Atletico Madrid, Simeone resta cauto sul futuro di Raspadori: “Nessun segnale di addio, ma nel calcio tutto è possibile”
In conferenza stampa, il tecnico dell’Atletico Madrid ha spento sul nascere le ipotesi di un addio imminente, senza però blindare il giocatore in modo netto: “Raspadori continuerà a lavorare con la stessa responsabilità che ha sempre dimostrato da quando è arrivato. Impegno, sacrificio, dedizione: osservando come si allena, non ci sono segnali di una sua partenza”.
Parole che trasmettono fiducia sul piano professionale, ma che lasciano aperto uno spiraglio. Simeone lo ha ammesso apertamente: “Questo è il calcio e siamo aperti a qualsiasi cosa possa accadere.

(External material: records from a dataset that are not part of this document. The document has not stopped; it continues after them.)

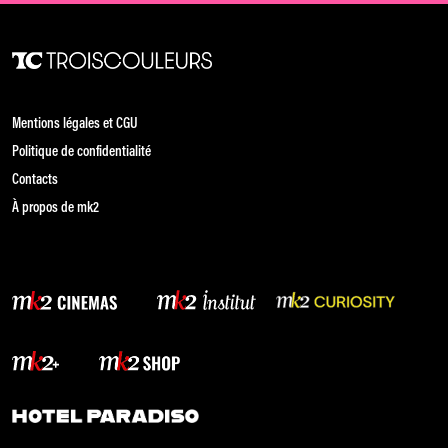
Mentions légales et CGU
Politique de confidentialité
Contacts
À propos de mk2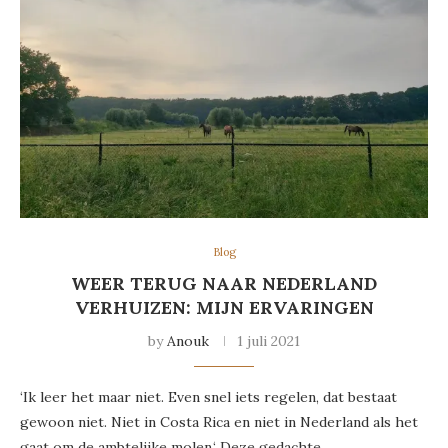
Blog
WEER TERUG NAAR NEDERLAND
VERHUIZEN: MIJN ERVARINGEN
by
Anouk
1 juli 2021
‘Ik leer het maar niet. Even snel iets regelen, dat bestaat
gewoon niet. Niet in Costa Rica en niet in Nederland als het
gaat om de ambtelijke molen.‘ Deze gedachte …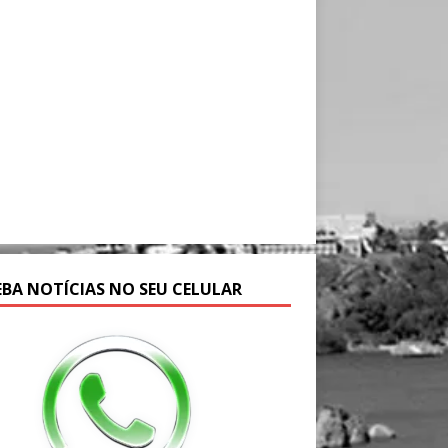
EBA NOTÍCIAS NO SEU CELULAR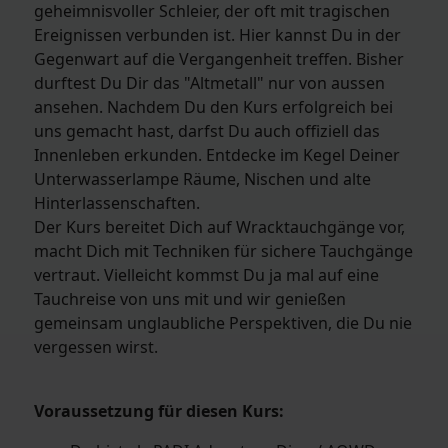
geheimnisvoller Schleier, der oft mit tragischen
Ereignissen verbunden ist. Hier kannst Du in der
Gegenwart auf die Vergangenheit treffen. Bisher
durftest Du Dir das "Altmetall" nur von aussen
ansehen. Nachdem Du den Kurs erfolgreich bei
uns gemacht hast, darfst Du auch offiziell das
Innenleben erkunden. Entdecke im Kegel Deiner
Unterwasserlampe Räume, Nischen und alte
Hinterlassenschaften.
Der Kurs bereitet Dich auf Wracktauchgänge vor,
macht Dich mit Techniken für sichere Tauchgänge
vertraut. Vielleicht kommst Du ja mal auf eine
Tauchreise von uns mit und wir genießen
gemeinsam unglaubliche Perspektiven, die Du nie
vergessen wirst.
Voraussetzung für diesen Kurs: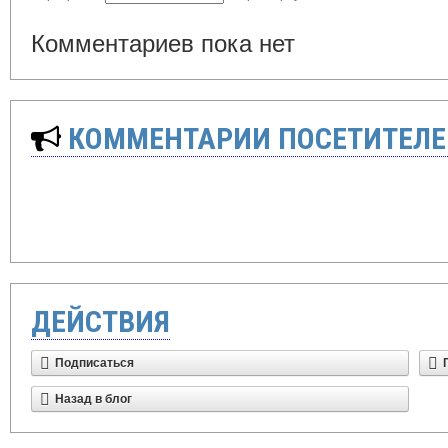
Комментариев пока нет
КОММЕНТАРИИ ПОСЕТИТЕЛЕ
ДЕЙСТВИЯ
Подписаться
Назад в блог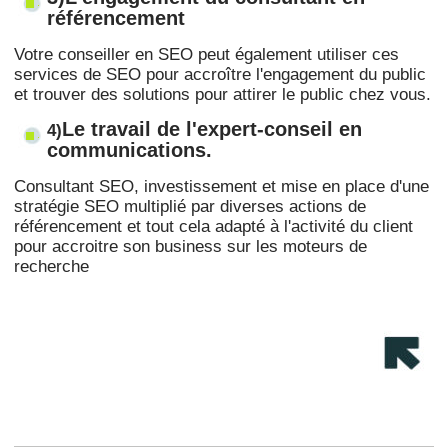
référencement
Votre conseiller en SEO peut également utiliser ces
services de SEO pour accroître l'engagement du public
et trouver des solutions pour attirer le public chez vous.
Le travail de l'expert-conseil en
4)
communications.
Consultant SEO, investissement et mise en place d'une
stratégie SEO multiplié par diverses actions de
référencement et tout cela adapté à l'activité du client
pour accroitre son business sur les moteurs de
recherche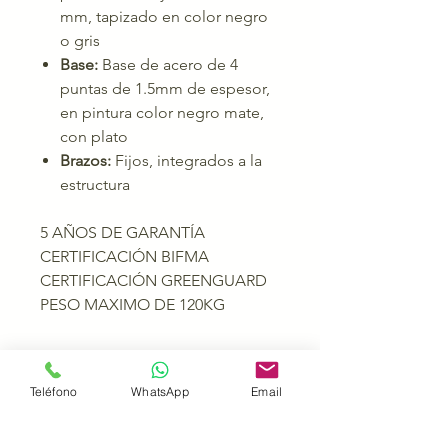
mm, tapizado en color negro
o gris
Base:
Base de acero de 4
puntas de 1.5mm de espesor,
en pintura color negro mate,
con plato
Brazos:
Fijos, integrados a la
estructura
5 AÑOS DE GARANTÍA
CERTIFICACIÓN BIFMA
CERTIFICACIÓN GREENGUARD
PESO MAXIMO DE 120KG
Teléfono
WhatsApp
Email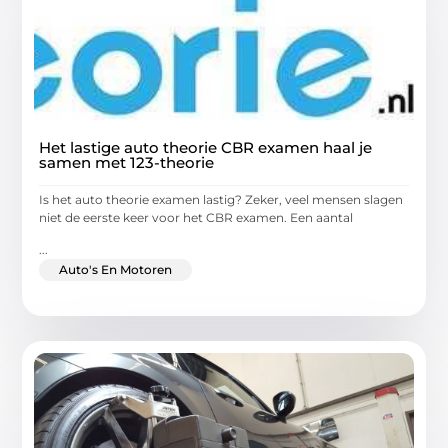
Het lastige auto theorie CBR examen haal je
samen met 123-theorie
Is het auto theorie examen lastig? Zeker, veel mensen slagen
niet de eerste keer voor het CBR examen. Een aantal
...
Auto's En Motoren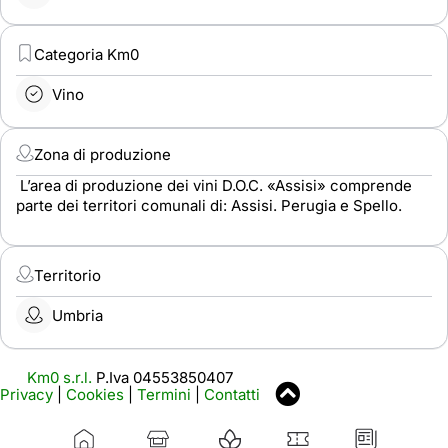
Categoria Km0
Vino
Zona di produzione
L’area di produzione dei vini D.O.C. «Assisi» comprende
parte dei territori comunali di: Assisi. Perugia e Spello.
Territorio
Umbria
Km0 s.r.l.
P.Iva 04553850407
Privacy
|
Cookies
|
Termini
|
Contatti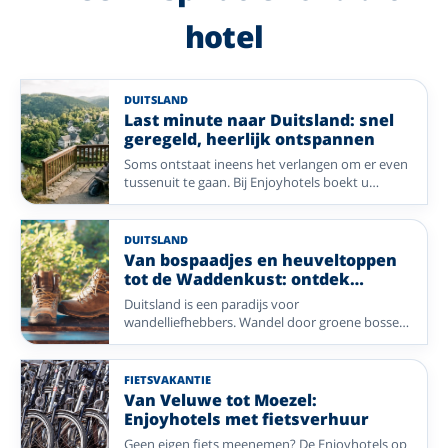
hotel
DUITSLAND
Last minute naar Duitsland: snel
geregeld, heerlijk ontspannen
Soms ontstaat ineens het verlangen om er even
tussenuit te gaan. Bij Enjoyhotels boekt u
eenvoudig een ontspannen vakantie naar
Duitsland, met een comfortabel verblijf, gezellige
sfeer en veel geregeld. Ontdek sfeervolle
DUITSLAND
bestemmingen en geniet binnenkort al van een
Van bospaadjes en heuveltoppen
heerlijke vakantie.
tot de Waddenkust: ontdek
Duitsland te voet
Duitsland is een paradijs voor
wandelliefhebbers. Wandel door groene bossen,
over rustige paden en langs prachtige
landschappen in regio’s als het Sauerland, de
Harz, Eifel en Rhön. Ook het Lahntal en de
FIETSVAKANTIE
Waddenkust laten u genieten van verrassende
Van Veluwe tot Moezel:
natuur en mooie wandelroutes. Met een
Enjoyhotels met fietsverhuur
comfortabel Enjoyhotel als uitvalsbasis ontdekt
Geen eigen fiets meenemen? De Enjoyhotels op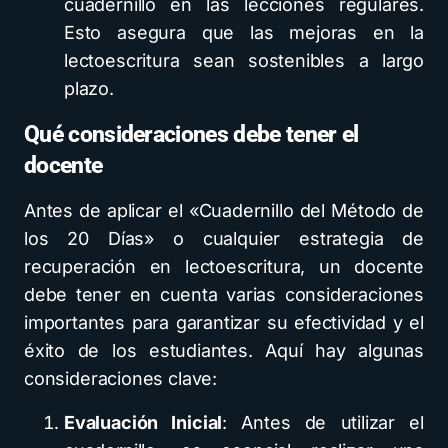
cuadernillo en las lecciones regulares.
Esto asegura que las mejoras en la
lectoescritura sean sostenibles a largo
plazo.
Qué consideraciones debe tener el
docente
Antes de aplicar el «Cuadernillo del Método de
los 20 Días» o cualquier estrategia de
recuperación en lectoescritura, un docente
debe tener en cuenta varias consideraciones
importantes para garantizar su efectividad y el
éxito de los estudiantes. Aquí hay algunas
consideraciones clave:
Evaluación Inicial
: Antes de utilizar el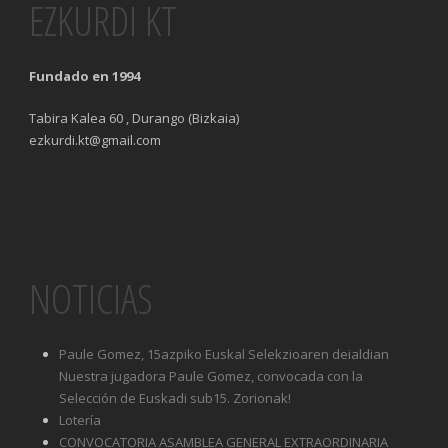
EZKURDI KT
Fundado en 1994
Tabira Kalea 60 , Durango (Bizkaia)
ezkurdi.kt@gmail.com
NOTICIAS
Paule Gomez, 15azpiko Euskal Selekzioaren deialdian
Nuestra jugadora Paule Gomez, convocada con la
Selección de Euskadi sub15. Zorionak!
Lotería
CONVOCATORIA ASAMBLEA GENERAL EXTRAORDINARIA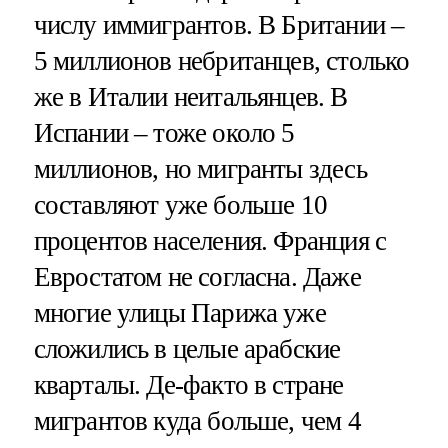
числу иммигрантов. В Британии –
5 миллионов небританцев, столько
же в Италии неитальянцев. В
Испании – тоже около 5
миллионов, но мигранты здесь
составляют уже больше 10
процентов населения. Франция с
Евростатом не согласна. Даже
многие улицы Парижа уже
сложились в целые арабские
кварталы. Де-факто в стране
мигрантов куда больше, чем 4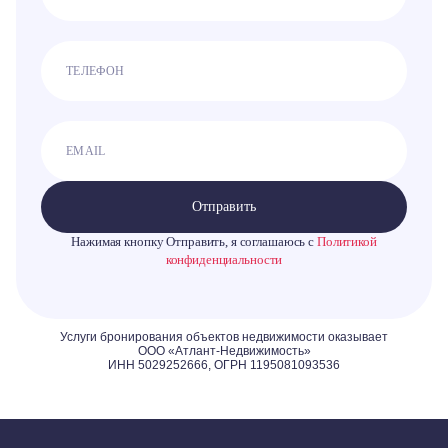
Отправить
Нажимая кнопку Отправить, я соглашаюсь с
Политикой
конфиденциальности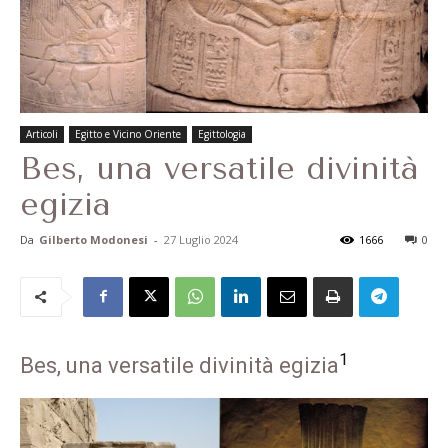
Articoli
Egitto e Vicino Oriente
Egittologia
Bes, una versatile divinità
egizia
Da
Gilberto Modonesi
-
27 Luglio 2024
1666
0
1
Bes, una versatile divinità egizia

In questo momento siamo concentrati solo sulla prossima partita, che per noi è la cosa più importante”.
La linea dell’Atletico sul mercato
Il “Cholo” ha poi ribadito il metodo dell’Atletico Madrid nella gestione del mercato: “Tutto è legato a ciò che è meglio per la squadra e per il club. Non cambieremo il nostro approccio, operiamo sempre allo stesso modo”. Un messaggio chiaro, che sottolinea come eventuali operazioni dipenderanno esclusivamente dall’equilibrio complessivo della rosa.
Simeone ha infine confermato il dialogo costante con la dirigenza: “Siamo in contatto diretto con il club per capire le nostre esigenze. Ci adatteremo per trovare la soluzione migliore per la squadra”. Nessuna chiusura totale, dunque, ma nemmeno l’intenzione di forzare i tempi.
Raspadori e la Roma: accordo tra club, dubbi del giocatore
Secondo quanto riportato dalla Gazzetta dello Sport, Atletico Madrid e Roma avrebbero già trovato un’intesa di massima per il trasferimento. A frenare l’operazione, però, sarebbe proprio Raspadori. L’attaccante ha chiesto 48 ore di riflessione dopo i primi contatti con la Roma e con Gian Piero Gasperini, desideroso di puntare su di lui.
Il nodo principale riguarda l’ingaggio. Raspadori valuta la possibilità di ottenere condizioni economiche migliori e sa di avere più opzioni sul tavolo. Oltre alla Roma, infatti, restano vigili la Lazio di Maurizio Sarri e il Napoli, club con cui ha già conquistato due scudetti nelle ultime tre stagioni. Il Galatasaray, invece, sarebbe stato escluso rapidamente dallo stesso giocatore.